要するに聴いておらず面白さを知らないだけなのだ。そして誰もなにも紹介しなければ一般のジャズ・ファンが興味・関心を持つはずもなくCDを買うわけもない。ソニーの洋楽担当の人を知っているという方と話をしたことがあるのだが、売上げが見込めないという理由で戦前古典ジャズのCDはリリースしないのだそうだ。

しかし売れないのは啓蒙活動・販促活動が足りていないせいじゃないのかなあ。ある時期以後現在まで戦前の古典ジャズを紹介しその面白さを語る文章はパッタリと見なくなってしまったもん。かろうじて数年前に油井正一さんの名著『ジャズの歴史物語』がアルテスパブリッシングから復刊されたのが唯一の例じゃないかなあ。

誰も新しく紹介せず面白さも伝えず、従って一般のジャズ・ファンが興味を失って、だから売上げも見込めずCDリイシューもされないまま時が過ぎれば、そのうち戦前の古典ジャズは完全に消滅して人々の記憶から抹消されてしまうかもしれない。消滅・抹消というのは大袈裟かもしれないがそんな危惧を抱く。
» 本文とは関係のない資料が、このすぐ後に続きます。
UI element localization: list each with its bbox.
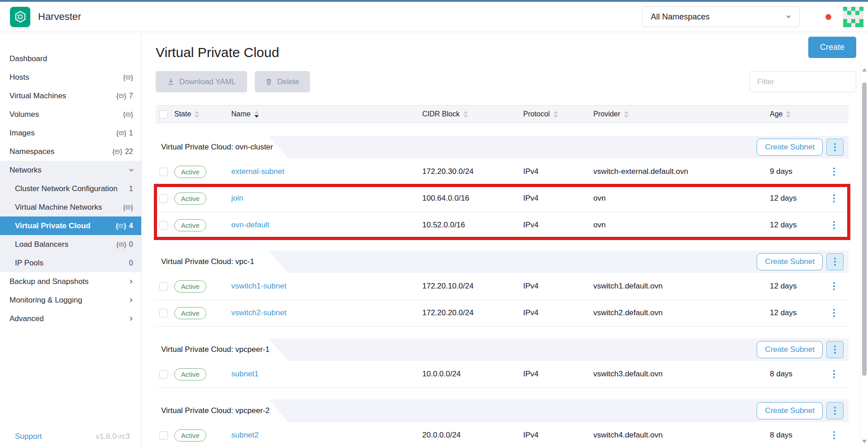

確かに録音が古くてSP時代の音に慣れるまでは少し時間が掛るかもしれない。モダン・ジャズから入った僕も最初はそうだった。でも耳が慣れてくるとこんなに面白い音楽はないように感じはじめた。だってさあ、録音技術が発明されてから2016年の現在に至るまで、SP時代というのは50年以上もあってつまり約半分なんだよ。約半分もあるんだよ。50%を聴いていないなんて。
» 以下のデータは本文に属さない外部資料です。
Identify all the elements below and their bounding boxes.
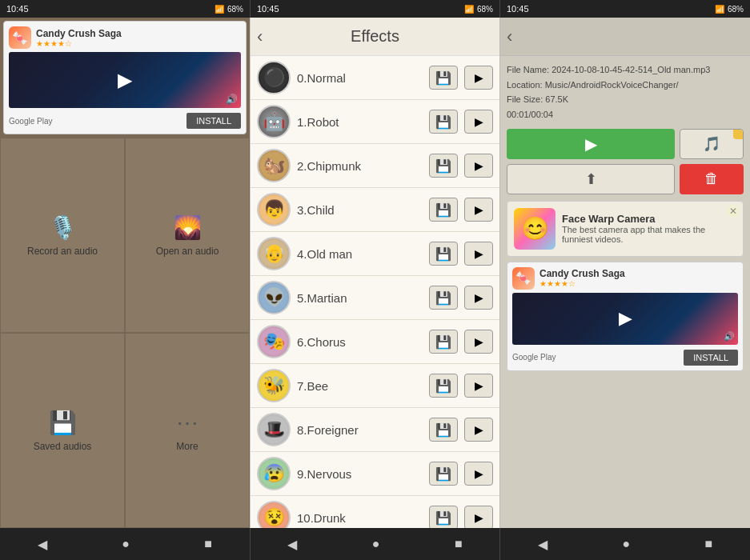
left-ad-app-name: Candy Crush Saga [36, 28, 122, 39]
effect-save-4[interactable]: 💾 [429, 242, 458, 266]
effect-item-0: ⚫0.Normal💾▶ [251, 56, 499, 100]
right-candy-ad: 🍬 Candy Crush Saga ★★★★☆ ▶ 🔊 Google Play… [507, 262, 744, 371]
more-icon: ⋯ [176, 410, 199, 436]
open-audio-label: Open an audio [156, 246, 219, 257]
file-name-label: File Name: [507, 65, 551, 74]
file-size-label: File Size: [507, 94, 545, 104]
file-location-value: Music/AndroidRockVoiceChanger/ [545, 80, 679, 90]
effect-item-3: 👦3.Child💾▶ [251, 188, 499, 232]
effect-name-9: 9.Nervous [297, 467, 423, 481]
right-nav: ◀ ● ■ [500, 528, 750, 560]
effect-save-10[interactable]: 💾 [429, 506, 458, 528]
face-warp-title: Face Warp Camera [562, 213, 736, 225]
face-warp-close[interactable]: ✕ [727, 205, 740, 218]
effect-item-6: 🎭6.Chorus💾▶ [251, 320, 499, 364]
play-icon: ▶ [585, 134, 597, 154]
effect-avatar-9: 😰 [257, 457, 291, 490]
effect-save-8[interactable]: 💾 [429, 418, 458, 442]
effect-name-5: 5.Martian [297, 291, 423, 305]
audio-controls: ▶ 🎵 ⬆ 🗑 [507, 129, 744, 194]
effect-save-5[interactable]: 💾 [429, 286, 458, 310]
effect-item-8: 🎩8.Foreigner💾▶ [251, 408, 499, 452]
open-audio-icon: 🌄 [174, 214, 202, 241]
effects-back-button[interactable]: ‹ [257, 26, 263, 47]
delete-button[interactable]: 🗑 [680, 164, 744, 194]
left-back-nav[interactable]: ◀ [38, 537, 47, 552]
effect-avatar-3: 👦 [257, 193, 291, 226]
saved-audios-item[interactable]: 💾 Saved audios [0, 333, 125, 528]
effect-avatar-2: 🐿️ [257, 149, 291, 182]
middle-time: 10:45 [257, 4, 279, 14]
share-button[interactable]: ⬆ [507, 164, 675, 194]
more-label: More [176, 441, 198, 452]
right-install-button[interactable]: INSTALL [684, 350, 738, 366]
middle-panel: ‹ Effects ⚫0.Normal💾▶🤖1.Robot💾▶🐿️2.Chipm… [250, 18, 499, 528]
effect-name-1: 1.Robot [297, 115, 423, 129]
effect-play-8[interactable]: ▶ [464, 418, 493, 442]
effect-play-10[interactable]: ▶ [464, 506, 493, 528]
effect-play-9[interactable]: ▶ [464, 462, 493, 486]
effect-avatar-8: 🎩 [257, 413, 291, 446]
face-warp-ad: 😊 Face Warp Camera The best camera app t… [507, 201, 744, 257]
effects-header: ‹ Effects [251, 18, 499, 56]
left-nav: ◀ ● ■ [0, 528, 250, 560]
more-item[interactable]: ⋯ More [125, 333, 250, 528]
left-home-nav[interactable]: ● [122, 537, 130, 551]
effect-save-7[interactable]: 💾 [429, 374, 458, 398]
right-candy-icon: 🍬 [512, 267, 535, 290]
effect-play-3[interactable]: ▶ [464, 198, 493, 222]
effect-item-7: 🐝7.Bee💾▶ [251, 364, 499, 408]
right-battery: 68% [728, 5, 744, 14]
right-panel: ‹ File Name: 2024-10-08-10-45-42-514_Old… [499, 18, 750, 528]
record-audio-icon: 🎙️ [49, 214, 77, 241]
effect-save-1[interactable]: 💾 [429, 110, 458, 134]
file-name-value: 2024-10-08-10-45-42-514_Old man.mp3 [551, 65, 710, 74]
effect-play-7[interactable]: ▶ [464, 374, 493, 398]
effect-item-9: 😰9.Nervous💾▶ [251, 452, 499, 496]
right-back-nav[interactable]: ◀ [538, 537, 547, 552]
middle-back-nav[interactable]: ◀ [287, 537, 297, 552]
effect-save-0[interactable]: 💾 [429, 66, 458, 90]
effect-item-1: 🤖1.Robot💾▶ [251, 100, 499, 144]
right-home-nav[interactable]: ● [623, 537, 631, 551]
face-warp-desc: The best camera app that makes the funni… [562, 225, 736, 244]
right-square-nav[interactable]: ■ [705, 537, 713, 551]
music-button[interactable]: 🎵 [680, 129, 744, 159]
open-audio-item[interactable]: 🌄 Open an audio [125, 138, 250, 333]
left-status-bar: 10:45 📶 68% [0, 0, 250, 18]
file-info: File Name: 2024-10-08-10-45-42-514_Old m… [507, 62, 744, 122]
effect-play-6[interactable]: ▶ [464, 330, 493, 354]
saved-audios-label: Saved audios [34, 441, 92, 452]
effect-save-9[interactable]: 💾 [429, 462, 458, 486]
face-warp-image: 😊 [514, 208, 555, 250]
left-install-button[interactable]: INSTALL [186, 113, 241, 129]
effect-play-2[interactable]: ▶ [464, 154, 493, 178]
music-icon: 🎵 [703, 135, 720, 153]
saved-audios-icon: 💾 [49, 410, 77, 436]
left-time: 10:45 [6, 4, 29, 14]
middle-home-nav[interactable]: ● [372, 537, 380, 551]
effect-play-4[interactable]: ▶ [464, 242, 493, 266]
effect-play-1[interactable]: ▶ [464, 110, 493, 134]
left-square-nav[interactable]: ■ [204, 537, 212, 551]
right-candy-stars: ★★★★☆ [539, 279, 625, 288]
effect-item-4: 👴4.Old man💾▶ [251, 232, 499, 276]
left-ad-banner: 🍬 Candy Crush Saga ★★★★☆ ▶ 🔊 Google Play… [3, 21, 247, 134]
effect-play-5[interactable]: ▶ [464, 286, 493, 310]
effect-avatar-5: 👽 [257, 281, 291, 314]
left-ad-stars: ★★★★☆ [36, 39, 122, 48]
effect-save-3[interactable]: 💾 [429, 198, 458, 222]
right-header: ‹ [500, 18, 750, 56]
right-back-button[interactable]: ‹ [507, 26, 512, 47]
effect-avatar-1: 🤖 [257, 105, 291, 138]
middle-square-nav[interactable]: ■ [455, 537, 463, 551]
middle-nav: ◀ ● ■ [251, 528, 500, 560]
record-audio-item[interactable]: 🎙️ Record an audio [0, 138, 125, 333]
left-panel: 🍬 Candy Crush Saga ★★★★☆ ▶ 🔊 Google Play… [0, 18, 250, 528]
effect-play-0[interactable]: ▶ [464, 66, 493, 90]
effect-save-6[interactable]: 💾 [429, 330, 458, 354]
effect-avatar-6: 🎭 [257, 325, 291, 358]
effects-list: ⚫0.Normal💾▶🤖1.Robot💾▶🐿️2.Chipmunk💾▶👦3.Ch… [251, 56, 499, 528]
play-button[interactable]: ▶ [507, 129, 675, 159]
effect-save-2[interactable]: 💾 [429, 154, 458, 178]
ジャズやブルーズなどあるいはワールド・ミュージックその他でも古くから存在する音楽は、録音技術の商業化とほぼ同時に録音がはじまって、そして私見ではSP時代の約50年間に爛熟してピークを迎えてしまっていたんだろうと思うんだよね。すなわち全体の約半分をも占めるSP時代の音楽こそが最高なんだ。

そして本当にいいものは最低一度はCD化されているものが多い。まあ全然CD化の兆しもないものもあるけれど。さらにちっとも面白くないカスは淘汰されてLPでもCDでもリイシューされないから、SP時代の音源でCDになっているものは面白いものばかりなんだ。やはりそういうものを聴かないのはもったいないよね。

日本のものについては近年、保利透さんや毛利眞人などのぐらもくらぶが中心になって、ジャズだけでなく広く戦前の流行歌音源をどんどんCDリイシューしてくれて、それで僕も随分楽しませていただいているし一定のファンがいるみたいで嬉しい。そして保利さんも毛利さんも日本だけでなくアメリカの戦前ものも実によくお聴きであることが分る。他のライターさんたちや一般のファンの方々も付いていってほしいんだけどなあ。